WHAT NEEDS TO BE DONE: Lift out, unaltered, the lines of the material below between the line holding "before and after discovering her age." and the line holding "don’t believe i", counting both.

---*---

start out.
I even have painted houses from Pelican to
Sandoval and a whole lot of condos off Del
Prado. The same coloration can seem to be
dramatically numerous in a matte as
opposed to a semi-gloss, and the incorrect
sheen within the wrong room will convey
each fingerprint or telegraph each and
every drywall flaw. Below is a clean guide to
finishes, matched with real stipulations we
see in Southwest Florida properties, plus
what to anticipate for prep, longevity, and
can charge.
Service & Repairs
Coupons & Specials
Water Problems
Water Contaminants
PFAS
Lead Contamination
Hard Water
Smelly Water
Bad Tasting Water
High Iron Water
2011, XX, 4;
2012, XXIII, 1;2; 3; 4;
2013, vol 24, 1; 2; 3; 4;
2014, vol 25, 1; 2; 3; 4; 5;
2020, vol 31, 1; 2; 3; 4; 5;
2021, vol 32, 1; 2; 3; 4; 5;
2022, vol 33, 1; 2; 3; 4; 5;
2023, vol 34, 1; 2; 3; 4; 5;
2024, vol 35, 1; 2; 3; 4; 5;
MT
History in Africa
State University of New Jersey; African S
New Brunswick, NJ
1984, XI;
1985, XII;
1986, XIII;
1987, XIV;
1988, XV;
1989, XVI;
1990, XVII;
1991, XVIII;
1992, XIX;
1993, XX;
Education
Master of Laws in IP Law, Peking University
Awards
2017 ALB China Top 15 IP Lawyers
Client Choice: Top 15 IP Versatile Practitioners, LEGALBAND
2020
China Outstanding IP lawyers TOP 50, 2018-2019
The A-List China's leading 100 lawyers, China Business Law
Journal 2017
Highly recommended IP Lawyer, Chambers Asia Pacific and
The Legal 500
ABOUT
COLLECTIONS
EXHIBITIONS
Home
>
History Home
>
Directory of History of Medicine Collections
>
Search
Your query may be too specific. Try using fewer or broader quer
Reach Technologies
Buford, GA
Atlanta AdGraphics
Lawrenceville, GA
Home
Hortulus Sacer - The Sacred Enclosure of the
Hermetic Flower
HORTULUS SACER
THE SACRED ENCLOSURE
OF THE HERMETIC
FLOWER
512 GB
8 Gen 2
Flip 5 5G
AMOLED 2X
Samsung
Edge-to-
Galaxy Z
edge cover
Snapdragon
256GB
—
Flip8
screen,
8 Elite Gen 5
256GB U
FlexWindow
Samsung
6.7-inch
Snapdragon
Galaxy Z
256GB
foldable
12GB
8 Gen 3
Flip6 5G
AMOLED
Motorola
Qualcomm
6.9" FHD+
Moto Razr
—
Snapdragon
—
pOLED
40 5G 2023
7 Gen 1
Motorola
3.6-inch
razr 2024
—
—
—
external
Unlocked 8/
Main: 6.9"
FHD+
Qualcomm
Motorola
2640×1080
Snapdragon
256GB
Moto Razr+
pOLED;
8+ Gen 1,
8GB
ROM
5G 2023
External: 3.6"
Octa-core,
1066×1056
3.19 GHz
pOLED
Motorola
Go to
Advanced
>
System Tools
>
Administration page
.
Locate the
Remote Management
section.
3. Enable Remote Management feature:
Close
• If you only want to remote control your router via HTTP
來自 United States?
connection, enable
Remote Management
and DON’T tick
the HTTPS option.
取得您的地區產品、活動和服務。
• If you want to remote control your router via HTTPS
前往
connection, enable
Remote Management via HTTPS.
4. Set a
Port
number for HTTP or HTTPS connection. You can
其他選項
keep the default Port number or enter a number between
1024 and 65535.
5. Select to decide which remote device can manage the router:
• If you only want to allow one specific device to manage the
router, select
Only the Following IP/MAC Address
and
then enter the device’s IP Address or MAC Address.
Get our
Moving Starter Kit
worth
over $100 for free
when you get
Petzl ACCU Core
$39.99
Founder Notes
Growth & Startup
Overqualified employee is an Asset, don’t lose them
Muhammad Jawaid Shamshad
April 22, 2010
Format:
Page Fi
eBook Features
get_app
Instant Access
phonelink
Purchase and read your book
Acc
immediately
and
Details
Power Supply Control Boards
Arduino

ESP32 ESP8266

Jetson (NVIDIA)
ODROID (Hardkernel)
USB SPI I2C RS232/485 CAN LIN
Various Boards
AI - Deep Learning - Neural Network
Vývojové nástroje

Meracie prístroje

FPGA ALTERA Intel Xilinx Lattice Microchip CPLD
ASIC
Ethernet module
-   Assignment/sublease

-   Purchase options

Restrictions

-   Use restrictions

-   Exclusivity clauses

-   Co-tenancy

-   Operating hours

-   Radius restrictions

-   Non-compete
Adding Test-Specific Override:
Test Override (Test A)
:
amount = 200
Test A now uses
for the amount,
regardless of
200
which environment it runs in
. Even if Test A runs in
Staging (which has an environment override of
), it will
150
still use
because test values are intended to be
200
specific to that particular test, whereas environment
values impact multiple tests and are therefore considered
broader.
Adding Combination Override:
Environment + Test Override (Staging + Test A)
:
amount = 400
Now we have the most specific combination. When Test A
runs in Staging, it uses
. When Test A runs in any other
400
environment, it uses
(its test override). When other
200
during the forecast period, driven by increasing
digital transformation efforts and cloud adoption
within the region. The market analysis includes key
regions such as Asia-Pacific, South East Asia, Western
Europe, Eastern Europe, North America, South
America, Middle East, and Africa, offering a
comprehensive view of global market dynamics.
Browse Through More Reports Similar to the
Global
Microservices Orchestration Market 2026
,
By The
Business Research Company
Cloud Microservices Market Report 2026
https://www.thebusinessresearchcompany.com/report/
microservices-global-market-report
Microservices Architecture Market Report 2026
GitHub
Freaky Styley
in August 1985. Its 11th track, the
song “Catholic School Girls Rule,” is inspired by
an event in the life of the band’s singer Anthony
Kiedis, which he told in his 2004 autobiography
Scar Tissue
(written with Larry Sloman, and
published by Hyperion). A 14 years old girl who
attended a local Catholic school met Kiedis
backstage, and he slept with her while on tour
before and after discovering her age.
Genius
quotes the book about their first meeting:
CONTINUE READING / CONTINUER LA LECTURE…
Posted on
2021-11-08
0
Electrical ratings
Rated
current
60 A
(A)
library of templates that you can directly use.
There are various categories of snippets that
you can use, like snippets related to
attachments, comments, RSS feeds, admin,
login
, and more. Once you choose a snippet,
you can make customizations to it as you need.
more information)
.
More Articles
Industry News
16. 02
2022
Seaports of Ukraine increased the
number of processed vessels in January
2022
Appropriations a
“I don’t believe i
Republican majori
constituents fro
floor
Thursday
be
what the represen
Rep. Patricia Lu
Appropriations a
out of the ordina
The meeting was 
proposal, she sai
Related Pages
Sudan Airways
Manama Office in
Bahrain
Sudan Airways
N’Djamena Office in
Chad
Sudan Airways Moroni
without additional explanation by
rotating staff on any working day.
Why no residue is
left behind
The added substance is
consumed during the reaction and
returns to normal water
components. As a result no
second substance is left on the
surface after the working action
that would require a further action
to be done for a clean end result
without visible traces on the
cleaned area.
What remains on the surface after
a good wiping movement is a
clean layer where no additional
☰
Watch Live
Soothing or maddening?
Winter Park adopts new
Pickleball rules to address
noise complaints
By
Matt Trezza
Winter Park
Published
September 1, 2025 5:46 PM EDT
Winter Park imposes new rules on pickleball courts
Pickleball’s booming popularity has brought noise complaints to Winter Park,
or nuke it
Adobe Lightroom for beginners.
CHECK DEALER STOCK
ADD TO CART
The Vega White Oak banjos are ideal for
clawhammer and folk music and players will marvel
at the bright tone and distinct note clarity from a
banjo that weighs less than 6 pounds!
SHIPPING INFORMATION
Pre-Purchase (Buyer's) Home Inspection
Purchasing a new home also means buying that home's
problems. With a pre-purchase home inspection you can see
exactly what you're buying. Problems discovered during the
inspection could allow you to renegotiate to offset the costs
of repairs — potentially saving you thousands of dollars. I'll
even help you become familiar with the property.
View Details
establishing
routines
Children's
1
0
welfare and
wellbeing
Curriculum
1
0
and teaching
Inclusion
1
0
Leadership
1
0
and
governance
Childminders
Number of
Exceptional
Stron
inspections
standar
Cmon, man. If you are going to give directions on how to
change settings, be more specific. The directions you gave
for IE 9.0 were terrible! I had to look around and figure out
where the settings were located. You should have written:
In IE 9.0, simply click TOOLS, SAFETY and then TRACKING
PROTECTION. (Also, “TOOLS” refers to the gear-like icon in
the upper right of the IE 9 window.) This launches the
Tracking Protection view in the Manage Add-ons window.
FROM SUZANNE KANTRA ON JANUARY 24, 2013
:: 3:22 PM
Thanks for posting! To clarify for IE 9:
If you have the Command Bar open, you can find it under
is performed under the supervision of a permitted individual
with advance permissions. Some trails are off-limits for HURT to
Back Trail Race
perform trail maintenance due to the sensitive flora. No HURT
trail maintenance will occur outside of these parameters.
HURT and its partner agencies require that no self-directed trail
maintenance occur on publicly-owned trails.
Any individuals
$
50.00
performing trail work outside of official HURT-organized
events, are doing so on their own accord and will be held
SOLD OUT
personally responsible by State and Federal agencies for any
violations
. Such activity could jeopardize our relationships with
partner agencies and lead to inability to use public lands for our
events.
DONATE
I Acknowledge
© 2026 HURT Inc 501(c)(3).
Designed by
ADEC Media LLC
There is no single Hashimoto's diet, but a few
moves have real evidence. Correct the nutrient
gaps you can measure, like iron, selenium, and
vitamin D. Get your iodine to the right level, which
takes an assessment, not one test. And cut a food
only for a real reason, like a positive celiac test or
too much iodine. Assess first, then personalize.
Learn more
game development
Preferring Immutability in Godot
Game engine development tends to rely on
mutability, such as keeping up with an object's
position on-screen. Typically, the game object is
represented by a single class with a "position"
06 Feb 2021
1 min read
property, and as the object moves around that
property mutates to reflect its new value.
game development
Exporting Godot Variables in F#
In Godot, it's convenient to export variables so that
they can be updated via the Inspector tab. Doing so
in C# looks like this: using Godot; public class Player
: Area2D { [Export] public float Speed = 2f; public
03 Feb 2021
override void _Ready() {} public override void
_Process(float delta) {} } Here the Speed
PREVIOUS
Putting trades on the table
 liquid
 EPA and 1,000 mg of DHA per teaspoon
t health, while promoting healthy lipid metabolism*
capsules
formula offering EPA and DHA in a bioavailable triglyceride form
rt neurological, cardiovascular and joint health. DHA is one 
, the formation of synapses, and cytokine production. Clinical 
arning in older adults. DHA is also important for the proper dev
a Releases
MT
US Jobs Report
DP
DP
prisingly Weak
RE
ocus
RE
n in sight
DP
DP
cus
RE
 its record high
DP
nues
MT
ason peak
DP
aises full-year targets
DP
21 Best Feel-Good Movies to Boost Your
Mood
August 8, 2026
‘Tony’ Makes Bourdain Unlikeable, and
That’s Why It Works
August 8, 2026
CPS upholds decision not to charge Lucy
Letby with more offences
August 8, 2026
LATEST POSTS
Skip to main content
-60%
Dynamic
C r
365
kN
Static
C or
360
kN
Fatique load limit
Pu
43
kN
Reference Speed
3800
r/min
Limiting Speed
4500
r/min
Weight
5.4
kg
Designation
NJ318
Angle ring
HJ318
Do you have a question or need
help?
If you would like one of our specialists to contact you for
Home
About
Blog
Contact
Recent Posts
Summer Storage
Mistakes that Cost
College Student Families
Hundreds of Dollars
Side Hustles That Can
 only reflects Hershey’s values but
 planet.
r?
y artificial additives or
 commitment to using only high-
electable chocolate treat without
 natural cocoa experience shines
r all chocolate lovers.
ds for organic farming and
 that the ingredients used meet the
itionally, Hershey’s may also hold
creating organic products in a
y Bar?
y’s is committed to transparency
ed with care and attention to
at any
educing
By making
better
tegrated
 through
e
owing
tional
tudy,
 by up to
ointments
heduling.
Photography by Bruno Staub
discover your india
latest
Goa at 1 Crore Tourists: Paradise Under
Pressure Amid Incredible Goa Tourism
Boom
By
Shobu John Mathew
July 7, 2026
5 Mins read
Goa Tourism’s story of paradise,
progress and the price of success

---*---

TASK RESPONSE:
before and after discovering her age.
Genius
quotes the book about their first meeting:
CONTINUE READING / CONTINUER LA LECTURE…
Posted on
2021-11-08
0
Electrical ratings
Rated
current
60 A
(A)
library of templates that you can directly use.
There are various categories of snippets that
you can use, like snippets related to
attachments, comments, RSS feeds, admin,
login
, and more. Once you choose a snippet,
you can make customizations to it as you need.
more information)
.
More Articles
Industry News
16. 02
2022
Seaports of Ukraine increased the
number of processed vessels in January
2022
Appropriations a
“I don’t believe i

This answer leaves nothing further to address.